Task details: For the word "jongeren", give the number of lines in these entries that contain it, with nothing else.
-*-
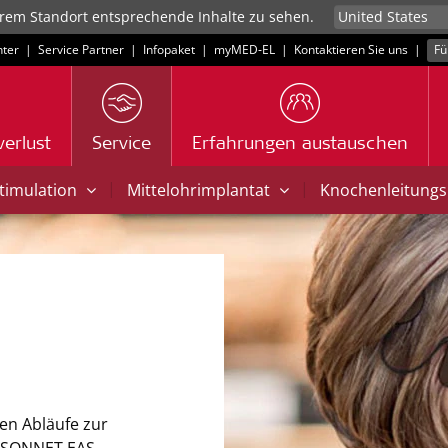
rem Standort entsprechende Inhalte zu sehen.
ter
|
Service Partner
|
Infopaket
|
myMED‑EL
|
Kontaktieren Sie uns
|
Fü
erlust
Service
Erfahrungen austauschen
|
|
Stimulation
Mittelohrimplantat
Knochenleitungs
gen Abläufe zur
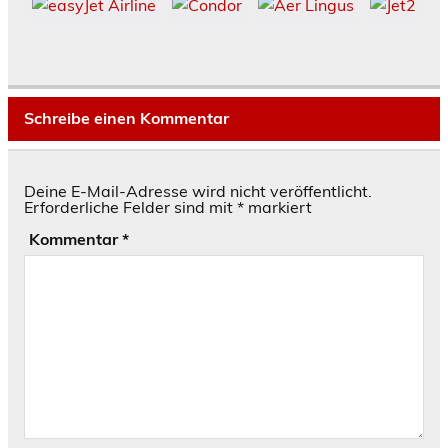
Schreibe einen Kommentar
Deine E-Mail-Adresse wird nicht veröffentlicht.
Erforderliche Felder sind mit
*
markiert
Kommentar
*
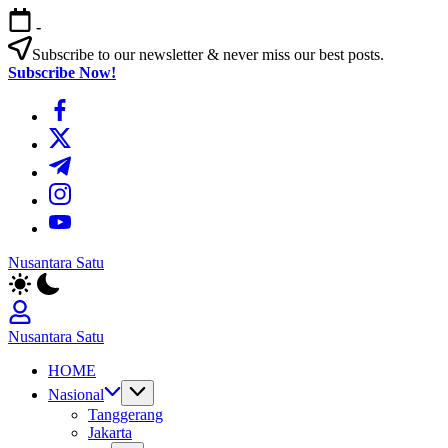
Skip
-
to
content
Subscribe to our newsletter & never miss our best posts.
Subscribe Now!
https://www.facebook.com/
https://twitter.com/
https://t.me/
https://www.instagram.com/
https://youtube.com/
Nusantara Satu
Berita
Untuk
Nusantara
Nusantara Satu
Berita
HOME
Untuk
Nusantara
Nasional
Tanggerang
Jakarta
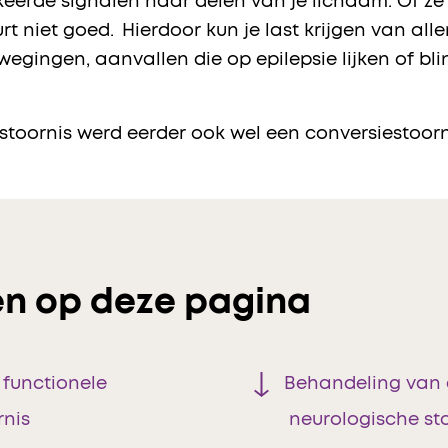
eerde signalen naar delen van je lichaam. Of ze
 niet goed. Hierdoor kun je last krijgen van aller
gingen, aanvallen die op epilepsie lijken of bl
 stoornis werd eerder ook wel een conversiestoo
n op deze pagina
functionele
Behandeling van 
rnis
neurologische st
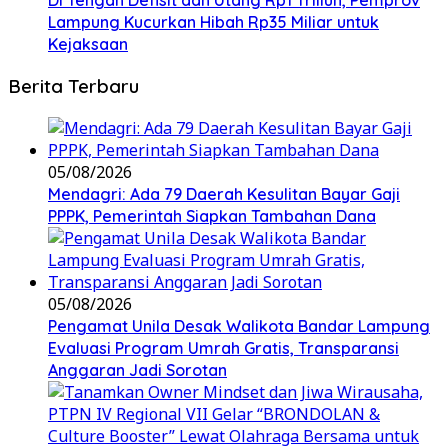
Di Tengah Defisit dan Utang Rp1 Triliun, Pemprov
Lampung Kucurkan Hibah Rp35 Miliar untuk
Kejaksaan
Berita Terbaru
05/08/2026
Mendagri: Ada 79 Daerah Kesulitan Bayar Gaji
PPPK, Pemerintah Siapkan Tambahan Dana
05/08/2026
Pengamat Unila Desak Walikota Bandar Lampung
Evaluasi Program Umrah Gratis, Transparansi
Anggaran Jadi Sorotan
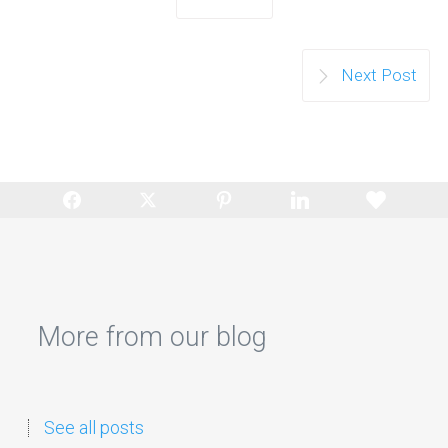
Next Post
More from our blog
See all posts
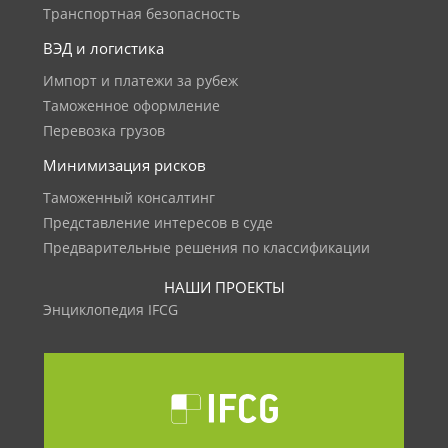
Транспортная безопасность
ВЭД и логистика
Импорт и платежи за рубеж
Таможенное оформление
Перевозка грузов
Минимизация рисков
Таможенный консалтинг
Представление интересов в суде
Предварительные решения по классификации
НАШИ ПРОЕКТЫ
Энциклопедия IFCG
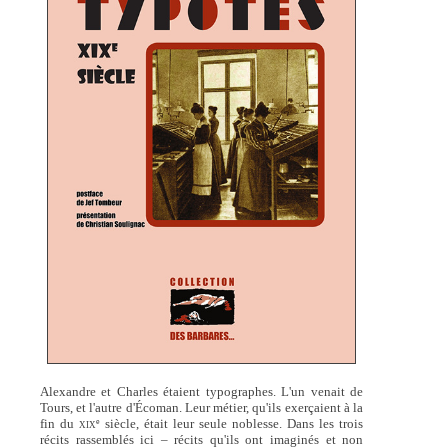
Alexandre et Charles étaient typographes. L'un venait de
Tours, et l'autre d'Écoman. Leur métier, qu'ils exerçaient à la
fin du
siècle, était leur seule noblesse. Dans les trois
e
XIX
récits rassemblés ici – récits qu'ils ont imaginés et non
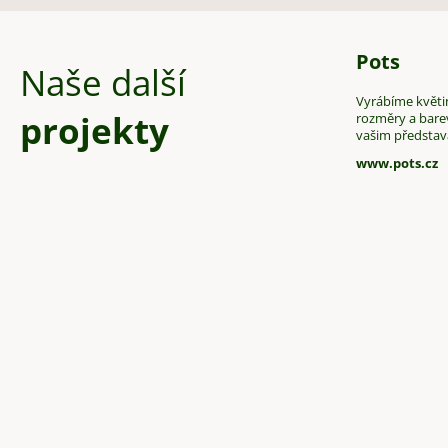
Pots
Naše další
Vyrábíme květin
projekty
rozměry a bare
vašim předsta
www.pots.cz
Z
á
p
a
t
í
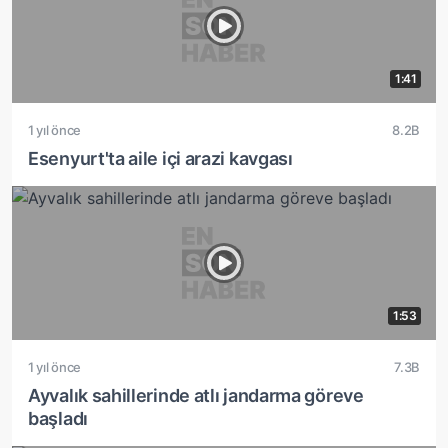
1:41
1 yıl önce
8.2B
Esenyurt'ta aile içi arazi kavgası
1:53
1 yıl önce
7.3B
Ayvalık sahillerinde atlı jandarma göreve
başladı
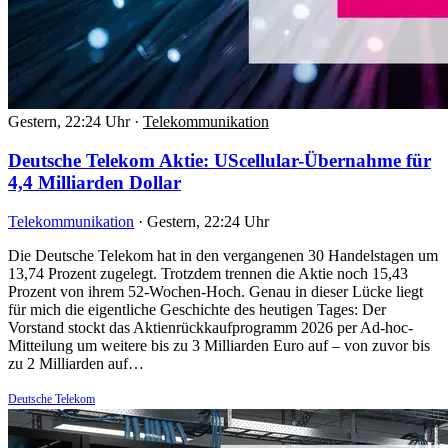
Gestern, 22:24 Uhr
·
Telekommunikation
Deutsche Telekom Aktie: UScellular-Übernahme für
4,4 Milliarden Dollar
Telekommunikation
·
Gestern, 22:24 Uhr
Die Deutsche Telekom hat in den vergangenen 30 Handelstagen um
13,74 Prozent zugelegt. Trotzdem trennen die Aktie noch 15,43
Prozent von ihrem 52-Wochen-Hoch. Genau in dieser Lücke liegt
für mich die eigentliche Geschichte des heutigen Tages: Der
Vorstand stockt das Aktienrückkaufprogramm 2026 per Ad-hoc-
Mitteilung um weitere bis zu 3 Milliarden Euro auf – von zuvor bis
zu 2 Milliarden auf…
Deutsche Telekom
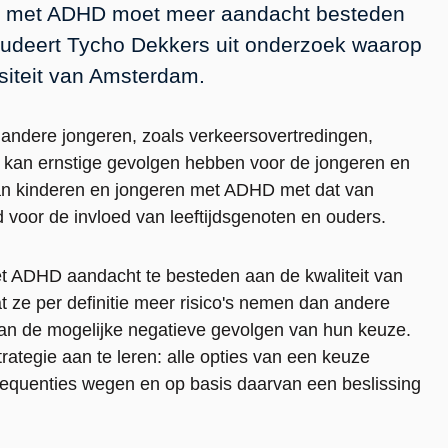
en met ADHD moet meer aandacht besteden
ludeert Tycho Dekkers uit onderzoek waarop
siteit van Amsterdam.
ndere jongeren, zoals verkeersovertredingen,
ag kan ernstige gevolgen hebben voor de jongeren en
an kinderen en jongeren met ADHD met dat van
 voor de invloed van leeftijdsgenoten en ouders.
et ADHD aandacht te besteden aan de kwaliteit van
t ze per definitie meer risico's nemen dan andere
 van de mogelijke negatieve gevolgen van hun keuze.
ategie aan te leren: alle opties van een keuze
nsequenties wegen en op basis daarvan een beslissing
-*-
Answer: 3